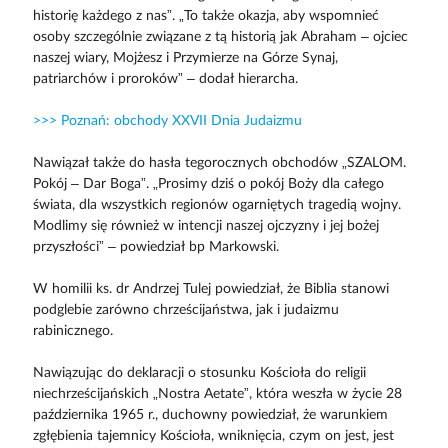
historię każdego z nas”. „To także okazja, aby wspomnieć
osoby szczególnie związane z tą historią jak Abraham – ojciec
naszej wiary, Mojżesz i Przymierze na Górze Synaj,
patriarchów i proroków” – dodał hierarcha.
>>> Poznań: obchody XXVII Dnia Judaizmu
Nawiązał także do hasła tegorocznych obchodów „SZALOM.
Pokój – Dar Boga”. „Prosimy dziś o pokój Boży dla całego
świata, dla wszystkich regionów ogarniętych tragedią wojny.
Modlimy się również w intencji naszej ojczyzny i jej bożej
przyszłości” – powiedział bp Markowski.
W homilii ks. dr Andrzej Tulej powiedział, że Biblia stanowi
podglebie zarówno chrześcijaństwa, jak i judaizmu
rabinicznego.
Nawiązując do deklaracji o stosunku Kościoła do religii
niechrześcijańskich „Nostra Aetate”, która weszła w życie 28
października 1965 r., duchowny powiedział, że warunkiem
zgłębienia tajemnicy Kościoła, wniknięcia, czym on jest, jest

--------

* _Directions for this task_:
Apart from the pictures, set down all the entries above exactly.

* _Answer section_:
historię każdego z nas”. „To także okazja, aby wspomnieć
osoby szczególnie związane z tą historią jak Abraham – ojciec
naszej wiary, Mojżesz i Przymierze na Górze Synaj,
patriarchów i proroków” – dodał hierarcha.
>>> Poznań: obchody XXVII Dnia Judaizmu
Nawiązał także do hasła tegorocznych obchodów „SZALOM.
Pokój – Dar Boga”. „Prosimy dziś o pokój Boży dla całego
świata, dla wszystkich regionów ogarniętych tragedią wojny.
Modlimy się również w intencji naszej ojczyzny i jej bożej
przyszłości” – powiedział bp Markowski.
W homilii ks. dr Andrzej Tulej powiedział, że Biblia stanowi
podglebie zarówno chrześcijaństwa, jak i judaizmu
rabinicznego.
Nawiązując do deklaracji o stosunku Kościoła do religii
niechrześcijańskich „Nostra Aetate”, która weszła w życie 28
października 1965 r., duchowny powiedział, że warunkiem
zgłębienia tajemnicy Kościoła, wniknięcia, czym on jest, jest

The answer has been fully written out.